Después de comer tomaban, invariablemente, un baño Tras el baño, a través de métodos cuyo secreto se perdió durante mucho tiempo, procedían a vomitar en un cuenco todo lo ingerido previamente. Así lograban mantener sus estómagos perfectamente limpios. Entonces se sentaban de nuevo a la mesa para degustar más exquisiteces y delicadezas. Luego, tomaban otro baño y vomitaban de nuevo. De esta manera, a través de la regurgitación de sus platos favoritos, lograban evitar el más mínimo daño a sus órganos internos, y, en mi humilde opinión, mataban dos pájaros de un tiro.
—¡Vaya que si lo hacían! —La expresión del maestro denotaba una viva envidia por el logro de los romanos.
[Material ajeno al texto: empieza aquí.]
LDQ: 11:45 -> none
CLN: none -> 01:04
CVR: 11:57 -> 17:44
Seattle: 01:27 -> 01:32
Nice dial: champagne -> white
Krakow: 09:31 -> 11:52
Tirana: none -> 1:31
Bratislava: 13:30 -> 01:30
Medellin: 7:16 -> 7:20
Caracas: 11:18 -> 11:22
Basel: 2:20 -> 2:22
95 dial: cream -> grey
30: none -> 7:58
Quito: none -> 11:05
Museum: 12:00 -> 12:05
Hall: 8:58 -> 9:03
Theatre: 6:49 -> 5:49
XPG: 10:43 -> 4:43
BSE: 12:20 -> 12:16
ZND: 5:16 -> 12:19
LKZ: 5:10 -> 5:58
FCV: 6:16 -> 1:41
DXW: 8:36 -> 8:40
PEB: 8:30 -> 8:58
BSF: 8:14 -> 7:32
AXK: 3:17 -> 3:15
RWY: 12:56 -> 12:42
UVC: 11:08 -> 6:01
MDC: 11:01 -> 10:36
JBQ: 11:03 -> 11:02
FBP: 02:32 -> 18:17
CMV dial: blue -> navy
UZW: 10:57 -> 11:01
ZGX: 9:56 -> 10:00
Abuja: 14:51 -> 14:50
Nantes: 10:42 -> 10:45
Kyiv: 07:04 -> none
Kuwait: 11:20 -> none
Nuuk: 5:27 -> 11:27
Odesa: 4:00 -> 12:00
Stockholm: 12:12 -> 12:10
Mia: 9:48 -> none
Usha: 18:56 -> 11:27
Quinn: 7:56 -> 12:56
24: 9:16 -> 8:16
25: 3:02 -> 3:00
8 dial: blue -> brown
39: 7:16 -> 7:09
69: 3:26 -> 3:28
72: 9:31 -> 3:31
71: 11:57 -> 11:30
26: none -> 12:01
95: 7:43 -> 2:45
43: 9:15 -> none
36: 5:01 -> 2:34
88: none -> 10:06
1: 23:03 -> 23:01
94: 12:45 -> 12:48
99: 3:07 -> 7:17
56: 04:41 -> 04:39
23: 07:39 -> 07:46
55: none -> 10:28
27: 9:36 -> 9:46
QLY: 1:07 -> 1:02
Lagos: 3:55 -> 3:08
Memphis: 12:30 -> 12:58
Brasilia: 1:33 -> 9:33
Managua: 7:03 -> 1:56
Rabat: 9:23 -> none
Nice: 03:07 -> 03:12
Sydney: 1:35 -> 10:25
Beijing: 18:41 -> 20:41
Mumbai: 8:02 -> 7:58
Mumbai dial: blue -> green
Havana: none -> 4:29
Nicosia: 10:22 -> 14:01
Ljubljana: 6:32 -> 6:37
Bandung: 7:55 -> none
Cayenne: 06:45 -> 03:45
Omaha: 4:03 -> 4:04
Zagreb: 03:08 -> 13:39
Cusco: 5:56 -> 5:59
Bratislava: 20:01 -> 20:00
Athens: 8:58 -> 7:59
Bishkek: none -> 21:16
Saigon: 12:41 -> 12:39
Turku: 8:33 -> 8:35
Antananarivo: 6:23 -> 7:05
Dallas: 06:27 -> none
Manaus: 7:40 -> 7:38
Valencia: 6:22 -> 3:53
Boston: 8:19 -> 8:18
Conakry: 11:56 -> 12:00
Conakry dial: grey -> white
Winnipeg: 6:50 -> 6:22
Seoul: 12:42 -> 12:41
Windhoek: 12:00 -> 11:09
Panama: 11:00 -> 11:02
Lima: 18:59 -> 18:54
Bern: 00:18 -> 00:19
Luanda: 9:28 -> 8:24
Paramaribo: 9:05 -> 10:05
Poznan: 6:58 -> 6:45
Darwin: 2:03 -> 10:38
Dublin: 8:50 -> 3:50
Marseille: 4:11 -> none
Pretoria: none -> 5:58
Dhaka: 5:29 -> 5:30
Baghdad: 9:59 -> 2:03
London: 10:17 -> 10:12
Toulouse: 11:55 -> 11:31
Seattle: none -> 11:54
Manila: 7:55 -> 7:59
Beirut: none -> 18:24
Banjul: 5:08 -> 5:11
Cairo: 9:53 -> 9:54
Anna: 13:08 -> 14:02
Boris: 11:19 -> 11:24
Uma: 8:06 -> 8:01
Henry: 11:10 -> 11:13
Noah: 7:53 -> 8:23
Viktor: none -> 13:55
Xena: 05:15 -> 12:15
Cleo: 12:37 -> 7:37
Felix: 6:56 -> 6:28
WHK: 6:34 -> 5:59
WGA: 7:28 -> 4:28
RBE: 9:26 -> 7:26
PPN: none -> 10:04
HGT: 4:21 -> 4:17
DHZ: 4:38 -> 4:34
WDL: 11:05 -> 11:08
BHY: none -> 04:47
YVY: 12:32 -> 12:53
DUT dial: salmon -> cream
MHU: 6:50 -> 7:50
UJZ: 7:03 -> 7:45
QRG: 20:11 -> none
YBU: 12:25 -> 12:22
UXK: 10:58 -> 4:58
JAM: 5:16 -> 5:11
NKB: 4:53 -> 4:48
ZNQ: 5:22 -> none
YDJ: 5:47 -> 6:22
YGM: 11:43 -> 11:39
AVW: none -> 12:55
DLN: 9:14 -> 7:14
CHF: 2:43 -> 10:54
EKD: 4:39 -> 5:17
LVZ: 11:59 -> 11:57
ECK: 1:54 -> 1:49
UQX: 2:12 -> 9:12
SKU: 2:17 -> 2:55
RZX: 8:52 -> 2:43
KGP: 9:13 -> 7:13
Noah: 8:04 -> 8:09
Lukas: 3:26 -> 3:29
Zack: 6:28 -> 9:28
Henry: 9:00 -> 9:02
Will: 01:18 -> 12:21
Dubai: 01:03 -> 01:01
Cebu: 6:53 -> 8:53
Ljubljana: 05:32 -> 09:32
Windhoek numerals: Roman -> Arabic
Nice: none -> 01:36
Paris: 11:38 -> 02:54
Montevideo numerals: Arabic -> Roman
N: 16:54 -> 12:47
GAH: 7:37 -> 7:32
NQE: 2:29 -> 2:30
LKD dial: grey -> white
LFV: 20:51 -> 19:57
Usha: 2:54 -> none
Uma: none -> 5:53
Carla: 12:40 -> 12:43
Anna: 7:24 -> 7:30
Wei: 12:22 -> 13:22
Hoy en día, en pleno siglo XX, al margen de tanta actividad y tantos banquetes, cuando nuestra nación se encuentra en el segundo año de la guerra contra Rusia, nos vemos desbordados por los acontecimientos y las celebraciones. En consecuencia, creo firmemente que ha llegado el momento para nosotros, para el pueblo de esta victoriosa nación, de cambiar nuestra mentalidad y empezar a estudiar e imitar ese verdadero arte de los romanos, consistente en tomar cada día baños purgantes, por nuestra propia salud. De otra manera, mucho me temo que la gente de esta poderosa nación se convierta en un futuro próximo en totalmente dispéptica, como tú...
—¿Qué? ¡Como yo, otra vez! Vaya un amigo... —exclamó el maestro.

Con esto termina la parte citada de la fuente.